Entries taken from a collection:
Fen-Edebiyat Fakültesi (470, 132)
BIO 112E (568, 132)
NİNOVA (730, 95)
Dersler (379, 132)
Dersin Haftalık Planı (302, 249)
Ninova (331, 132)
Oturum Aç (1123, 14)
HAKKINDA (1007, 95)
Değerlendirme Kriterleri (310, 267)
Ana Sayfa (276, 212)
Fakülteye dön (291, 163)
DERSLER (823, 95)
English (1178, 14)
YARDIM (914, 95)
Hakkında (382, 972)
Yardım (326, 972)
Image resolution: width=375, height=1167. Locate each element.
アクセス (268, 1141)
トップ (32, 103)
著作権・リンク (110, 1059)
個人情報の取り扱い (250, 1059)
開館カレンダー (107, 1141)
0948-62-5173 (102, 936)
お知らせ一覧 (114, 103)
* * *
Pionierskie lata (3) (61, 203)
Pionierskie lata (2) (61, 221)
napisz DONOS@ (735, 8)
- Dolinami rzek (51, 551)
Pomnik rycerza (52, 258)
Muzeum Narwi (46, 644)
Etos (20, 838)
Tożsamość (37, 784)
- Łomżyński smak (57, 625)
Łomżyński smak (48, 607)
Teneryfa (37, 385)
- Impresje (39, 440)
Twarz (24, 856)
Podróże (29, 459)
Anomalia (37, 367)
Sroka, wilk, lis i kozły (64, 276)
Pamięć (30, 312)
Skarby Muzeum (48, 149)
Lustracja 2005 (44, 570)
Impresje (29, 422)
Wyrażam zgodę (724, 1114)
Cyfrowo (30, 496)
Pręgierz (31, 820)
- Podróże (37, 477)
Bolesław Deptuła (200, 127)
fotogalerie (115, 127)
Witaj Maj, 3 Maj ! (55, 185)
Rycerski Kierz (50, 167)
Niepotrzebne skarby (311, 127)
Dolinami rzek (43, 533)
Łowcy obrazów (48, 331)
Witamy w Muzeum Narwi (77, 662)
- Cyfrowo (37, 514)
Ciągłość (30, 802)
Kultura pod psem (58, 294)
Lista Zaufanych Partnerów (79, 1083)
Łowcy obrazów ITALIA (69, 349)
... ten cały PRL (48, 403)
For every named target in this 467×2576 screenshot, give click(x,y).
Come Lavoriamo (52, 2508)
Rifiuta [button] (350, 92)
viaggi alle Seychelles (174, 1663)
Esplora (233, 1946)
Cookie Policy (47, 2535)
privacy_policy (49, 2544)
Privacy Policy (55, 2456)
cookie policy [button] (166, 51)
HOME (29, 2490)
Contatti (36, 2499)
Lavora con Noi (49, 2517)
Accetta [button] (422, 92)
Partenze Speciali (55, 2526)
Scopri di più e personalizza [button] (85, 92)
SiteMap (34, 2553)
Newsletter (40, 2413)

§ Task item: Retype, exactly and in full, the lines above from the one containing "Fen-Edebiyat Fakültesi (470, 132)" through the one containing "アクセス (268, 1141)".

§ Your solution:
Fen-Edebiyat Fakültesi (470, 132)
BIO 112E (568, 132)
NİNOVA (730, 95)
Dersler (379, 132)
Dersin Haftalık Planı (302, 249)
Ninova (331, 132)
Oturum Aç (1123, 14)
HAKKINDA (1007, 95)
Değerlendirme Kriterleri (310, 267)
Ana Sayfa (276, 212)
Fakülteye dön (291, 163)
DERSLER (823, 95)
English (1178, 14)
YARDIM (914, 95)
Hakkında (382, 972)
Yardım (326, 972)
Image resolution: width=375, height=1167. Locate each element.
アクセス (268, 1141)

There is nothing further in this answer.